It is now part of the Congressional Record that Rep. Keith Ellison (D, Farmer-Labor Party-MN) teared up yesterday during his testimony at Rep. Peter King’s (R-NY) hearings on the threat of homegrown Islamism.
What made Congress’s first Muslim convert (Ellison was born Catholic) misty was the outrageous-sounding tale of a fellow Muslim who made the ultimate sacrifice as a first responder on 9/11 only to be lumped together with the terrorists based solely on his religion. Here is a portion of the transcript of Ellison’s account:
After the tragedy some people tried to smear his character solely because of his Islamic faith. Some people spread false rumors and speculated that he was in league with the attackers only because he was Muslim. It was only when his remains were identified that these lies were fully exposed. Mohammed Salman Hamdani was a fellow American who gave his life for other Americans.
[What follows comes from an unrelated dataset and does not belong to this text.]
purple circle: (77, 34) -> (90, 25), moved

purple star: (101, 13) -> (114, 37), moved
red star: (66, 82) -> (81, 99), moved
His life should not be defined as a member of an ethnic group or a member of a religion, but as an American who gave everything for his fellow citizens.
The spiel, delivered emotionally, certainly tugged at liberal heart strings. A blogger named Missy Gluckmann penned a post titled “Weeping Alongside Rep. Keith Ellison Today,” in which she laments the outcome of blaming the many for the actions of a few, to wit:
fearful people directing their misinformation and anger toward the WRONG people, such as CHILDREN and legal citizens who have been born and raised in this country, who have done nothing wrong.
Gluckmann says in the same breath that she agrees with Ellison’s claims that “throughout human history, individuals from all communities and faiths have used religion and political ideology to justify violence,” which somehow sounds like an effort to dismiss the killing of 3,000 innocent Americans in the name of Islam by noting that others have committed similar acts of depraved indifference.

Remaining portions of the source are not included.